Il est aisé de comprendre comment la vieille Sorbonne, qui n’avait jamais été bien solide et qu’il fallait réparer sans cesse, après trois siècles de durée, tombait littéralement en ruines. Richelieu, qui venait d’en être nommé proviseur, conçut le dessein de la reconstruire. C’était une grande affaire, et il savait bien qu’elle lui coûterait très cher. Il n’hésita pas pourtant à prendre sur lui toutes les dépenses, et il mit toute son activité à pousser l’ouvrage. — Nous ne devons pas oublier, nous qui sommes si fiers de ce que nous avons fait pour nos écoles, que les deux plus grands ministres de nos rois leur ont consacré une partie importante de leur fortune personnelle. Richelieu a refait la Sorbonne, Mazarin a bâti le collège des Quatre-Nations, où siège aujourd’hui l’Institut. Tous les deux ont cru qu’ils n’avaient pas de meilleur moyen d’immortaliser leur nom. Ce n’est donc pas de nos jours qu’on a compris pour la première fois l’importance des établissemens d’instruction publique.

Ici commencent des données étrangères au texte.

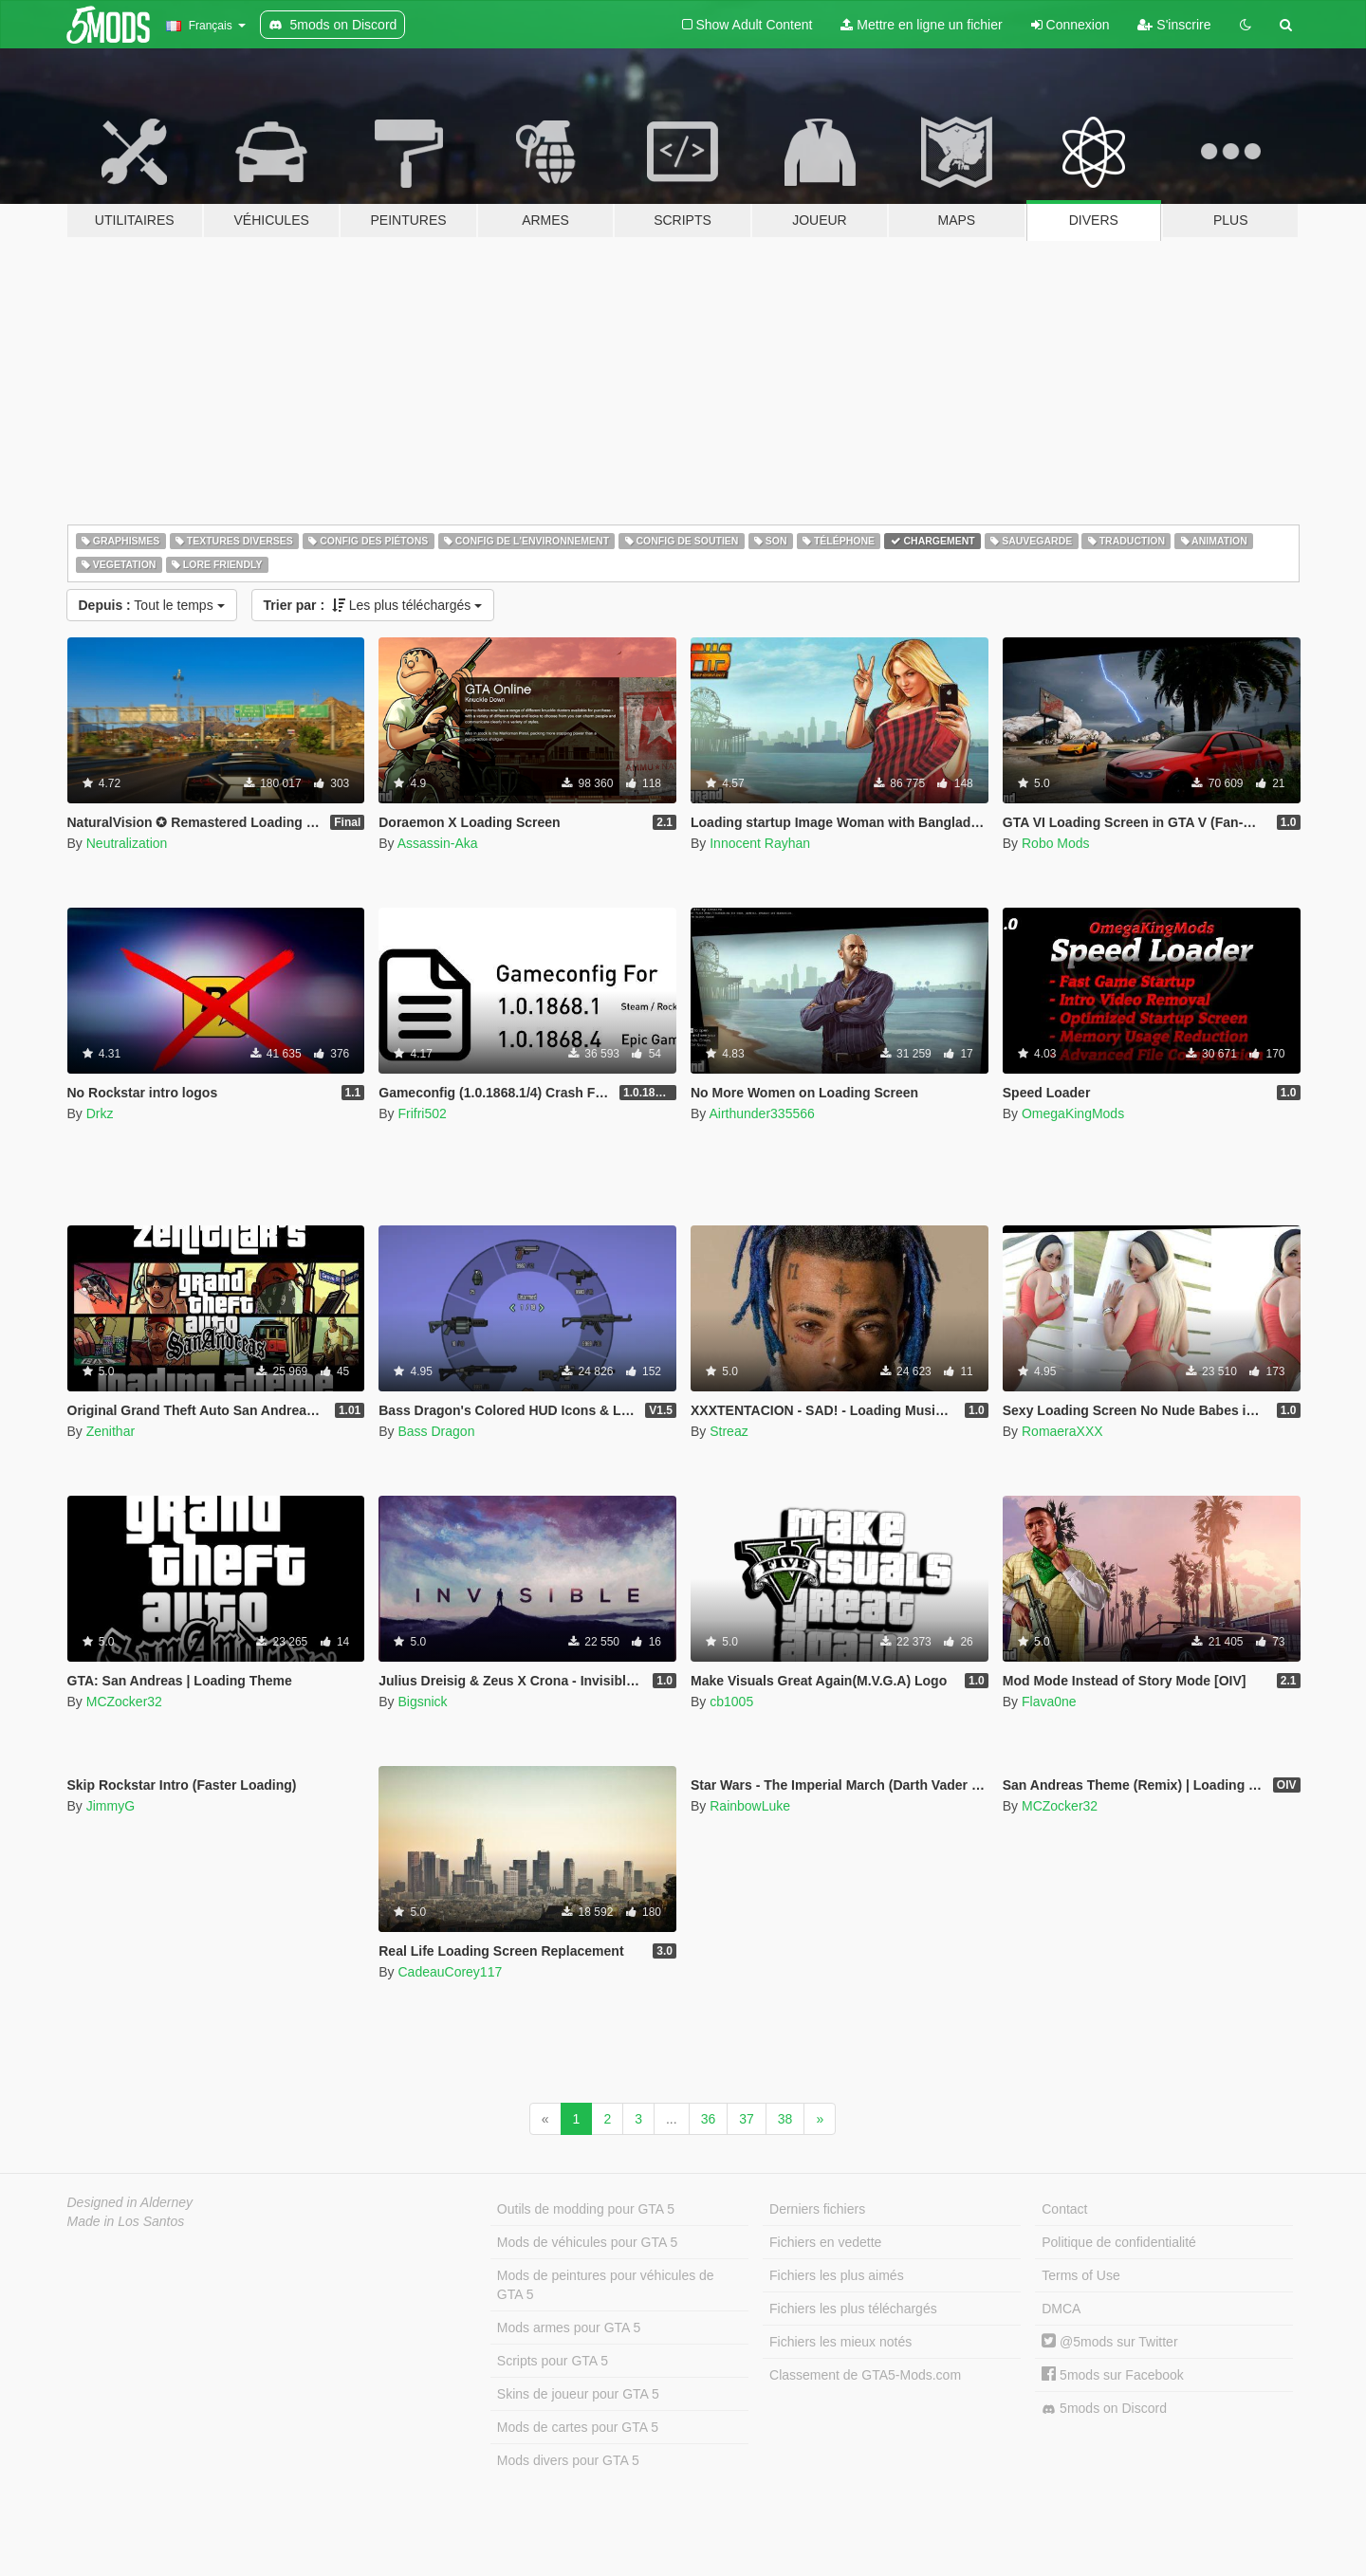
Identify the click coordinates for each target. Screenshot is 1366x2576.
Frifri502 (421, 1113)
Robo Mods (1056, 843)
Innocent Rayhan (760, 843)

Richelieu procéda comme nous venons de le faire. De l’ancienne Sorbonne il ne laissa rien subsister, il commença par raser jusqu’au sol tout ce qui restait des masures de Robert. Les vieux sorbonnistes ne les virent pas disparaître sans quelques regrets. Par habitude, ils s’accommodaient assez de leur misère. La magnificence des bâtimens nouveaux qu’on leur promettait ne les éblouissait pas ; ils se demandaient comment une si riche demeure pourrait encore être appelée « la maison des pauvres écoliers ; » ils avaient peur « que l’affluence des commodités ne relâchât l’ancienne discipline. » Richelieu n’entrait pas dans ces scrupules : il voulait faire grand. Déjà il avait étonné Paris par la beauté de ses constructions ; mais il entendait cette fois se surpasser lui-même, et que le nouvel établissement qu’il bâtissait fût préférable

Aux superbes dehors du palais Cardinal.

L’architecte du roi, Lemercier, le servit à souhait et construisit pour lui le plus beau des édifices scolaires qu’il y ait eu en France jusqu’à nos jours.

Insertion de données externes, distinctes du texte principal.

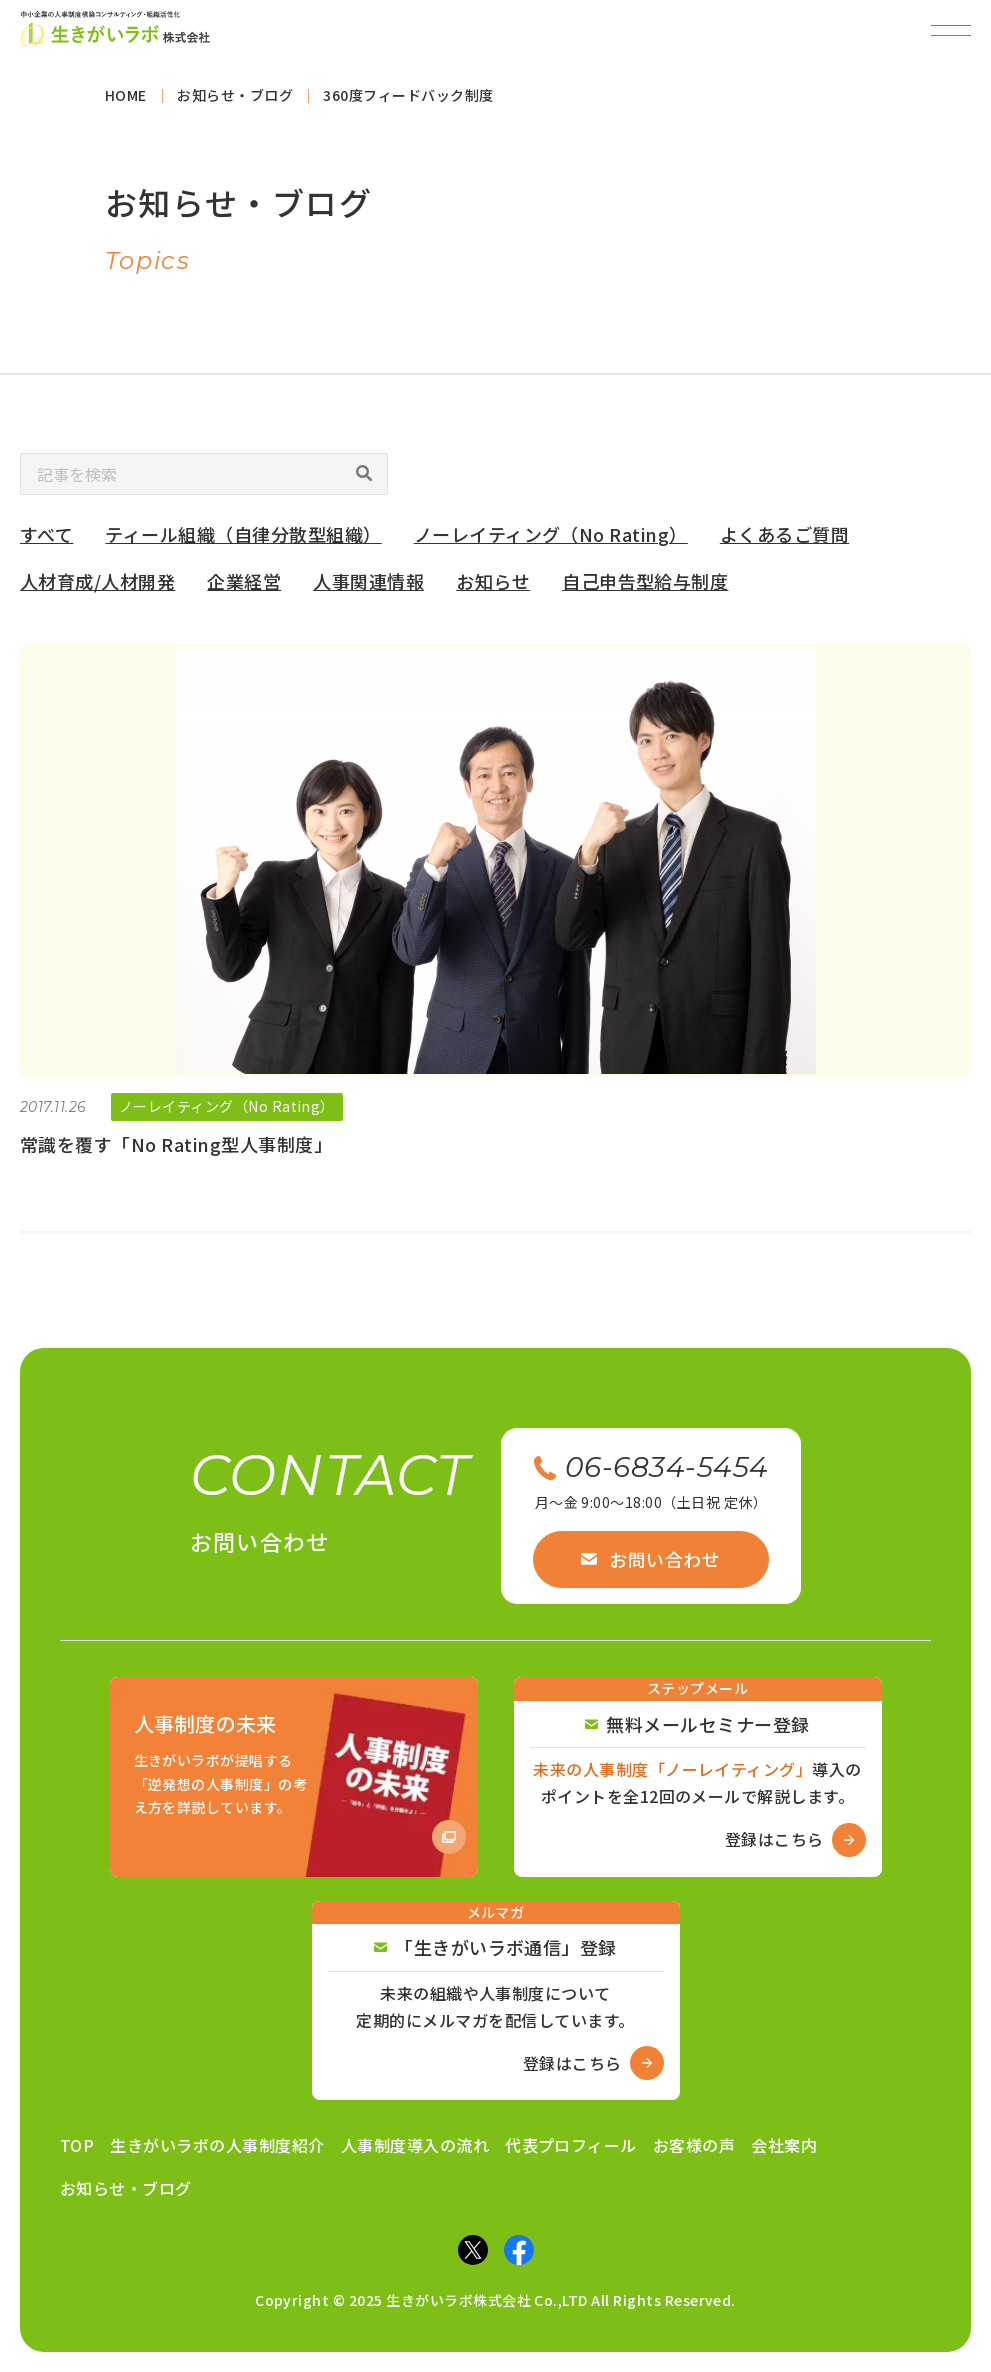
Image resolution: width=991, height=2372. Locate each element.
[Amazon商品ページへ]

Je n’ai pas à décrire la Sorbonne de Richelieu ; elle existe, — au moins pour quelques mois encore, — et tout le monde peut la visiter. Seulement l’âge a fait son œuvre ; nous n’avons plus sous les yeux aujourd’hui qu’une Sorbonne noircie et vieillie. Ce n’est pas assez pour comprendre l’admiration qu’elle fit naître chez les gens du XVIIe siècle. M. Gréard, qui tenait à la revoir jeune et fraîche, s’est mis en quête des gravures du temps qui la montrent comme elle était quand elle sortit des mains de Lemercier. Il y a trouvé ce qu’il cherchait : « il en est une surtout, nous dit-il, qui m’a toujours fait une impression vive. Nous sommes en automne ; le ciel est à demi voilé. Dans la cour, dont le profil se détache, large et pur, sous l’ombre des nuages, quelques groupes sont livrés à une controverse ; çà et là un promeneur qui semble méditer ou chercher un souvenir dans un livre. Le sentiment qui se dégage du tableau est celui de la grandeur sereine. Et n’est-ce pas cela que nous retrouvons aujourd’hui ? Tous les monumens ont, pour être goûtés, leur heure propice. Jamais je n’ai mieux compris, quant à moi, le charme austère de la vieille Sorbonne que le soir, après que l’activité du jour a cessé, alors qu’au loin les bruits de la ville commencent à s’éteindre, et qu’avec le calme de la nuit qui s’annonce, la paix de cette solitude peuplée de tant de souvenirs enveloppe la pensée, la repose et l’élève. »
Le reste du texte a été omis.